À dire vrai, cette Mancini, duchesse de Bouillon, digne sœur de la noire Olympe ne valait pas cher. Le temps était passé de ses tendres amours avec le jeune Louisxiv et celle qui avait failli devenir reine de France, menait alors une vie extraordinairement dissolue.

La polémique des tétons ne devait pas s’en tenir là. Le duc de Nevers répliqua par un sonnet plus violent encore que les autres.

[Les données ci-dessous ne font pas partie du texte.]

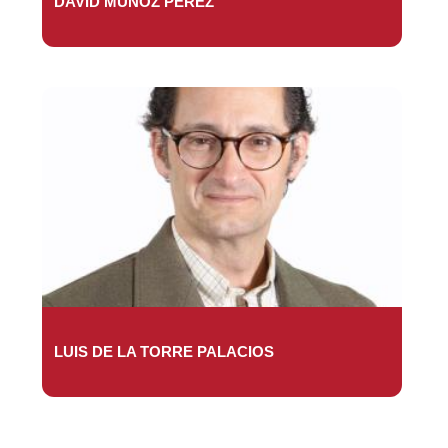
DAVID MUÑOZ PÉREZ
LUIS DE LA TORRE PALACIOS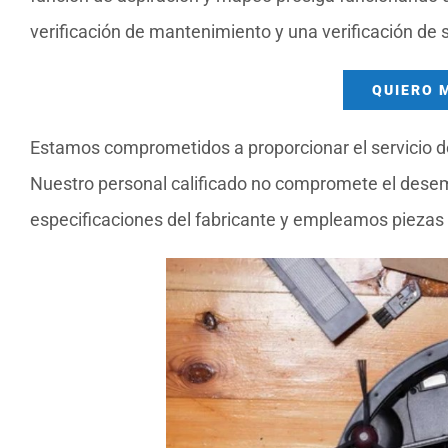
verificación de mantenimiento y una verificación de
QUIERO 
Estamos comprometidos a proporcionar el servicio de
Nuestro personal calificado no compromete el dese
especificaciones del fabricante y empleamos piezas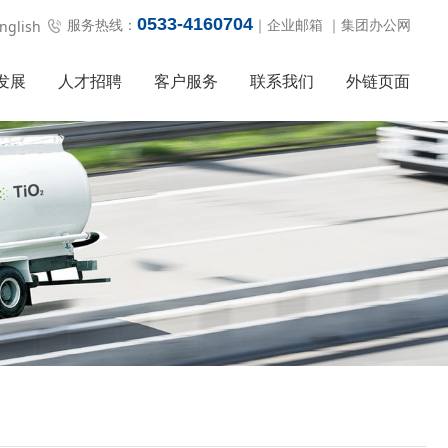
0533-4160704
服务热线：
｜
企业邮箱
｜
集团办公网
nglish
发展
人才招聘
客户服务
联系我们
外链页面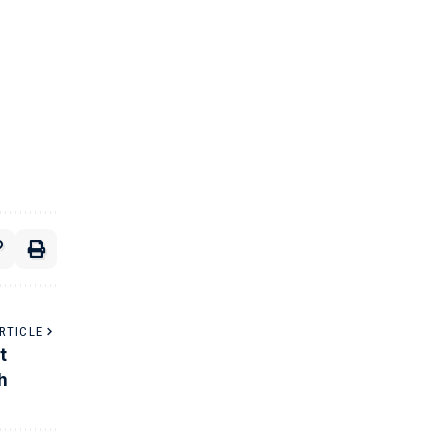
RTICLE
t
h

Après avoir menacé de son bâton Boileau et Racine, et pris la défense de sa sœur Mancini, le duc déclarait :

Ce fut une Furie aux crins plus noirs que blonds
Qui leur pressa, du pus de ses affreux tettons,
Ce sonnet qu’en secret leur cabale idolâtre.

La bataille eût pu durer longtemps si le Grand Condé n’était intervenu. Il écrivit aux deux poètes Boileau et Racine ce court billet : « Si vous n’avez pas fait le sonnet (le n°2), venez à l’Hôtel de Condé où M. le Prince saura bien vous garantir puisque vous êtes innocents. Et, si vous l’avez fait, venez aussi : car M. le Prince vous prendra de même sous sa protection, parce que le sonnet est très plaisant et plein d’esprit ». En même temps il fit prévenir le duc de Nevers « qu’il vengerait comme siennes les insultes qu’on s’aviserait de faire à deux hommes d’esprit qu’il aimait et prenait sous sa protection ». Ce qui n’empêcha pas la chute retentissante du chef-d’œuvre racinien, laquelle eut pour effet de conduire à la retraite un génie de trente-huit ans.

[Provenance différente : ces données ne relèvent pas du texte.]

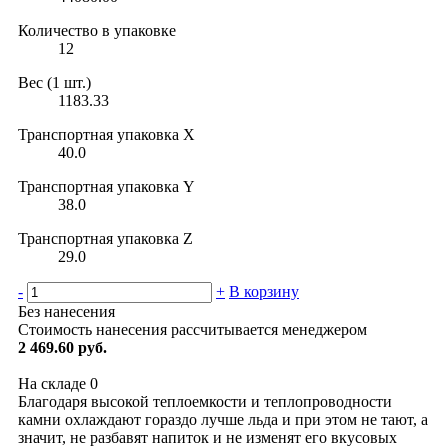
Количество в упаковке
12
Вес (1 шт.)
1183.33
Транспортная упаковка X
40.0
Транспортная упаковка Y
38.0
Транспортная упаковка Z
29.0
-
+
В корзину
Без нанесения
Стоимость нанесения рассчитывается менеджером
2 469.60 руб.
На складе
0
Благодаря высокой теплоемкости и теплопроводности
камни охлаждают гораздо лучше льда и при этом не тают, а
значит, не разбавят напиток и не изменят его вкусовых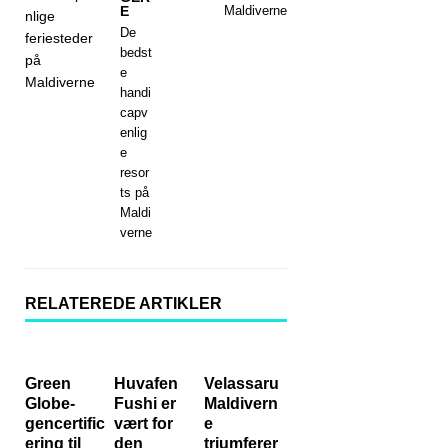
E
Maldiverne
De
bedst
e
handi
capv
enlig
e
resor
ts på
Maldi
verne
RELATEREDE ARTIKLER
Green
Huvafen
Velassaru
Globe-
Fushi er
Maldivern
gencertific
vært for
e
ering til
den
triumferer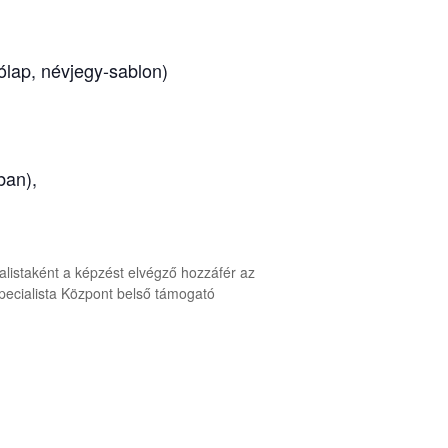
ólap, névjegy-sablon)
)
ban),
alistaként a képzést elvégző hozzáfér az
ecialista Központ belső támogató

Si les actrices n’avaient pas toutes la réputation d’une Champmeslé ou d’une Du Parc, du moins dans le domaine de la galanterie dépassaient-elles ces deux étoiles ; ce n’est pas toutefois qu’elles l’emportassent par une plastique impeccable ; l’ainée des sœurs Pézaut, notamment, avait la poitrine atrocement plate, et presque rien de féminin, ce qui explique l’amour que Lulli lui témoigna, mais non la syphilis dont elle le gratifia[1]. D’autres, telle Mme l’Oisillon, avait de beaux seins, mais peu de talent, d’où l’admiration de Robinet, rendant compte des Amours de Vénus et d’Adonis (1670), de Devisé :

Les deux belles-sœurs Des Urlies,
L’une et l’autre assez accomplies,
Et Mad’moiselle l’Oyzillon
Ayant fort la gorge selon
Qu’une gorge belle me semble.

  1. Pourtant, l’ancien gâte-sauce florentin appliquait le règlement avec la rigueur d’un puritain : s’étant aperçu que la taille de Mlle Le Rochois prenait un développement exagéré, il lui en fil l’observation. La célèbre cantatrice pensa se justifier en tirant de sa poche un valet de pique sur lequel était écrite une promesse de mariage. Lulli déchira la carte et expulsa l’impudique pensionnaire de l’Opéra ; mais il la reprit bientôt sous de hautes influences.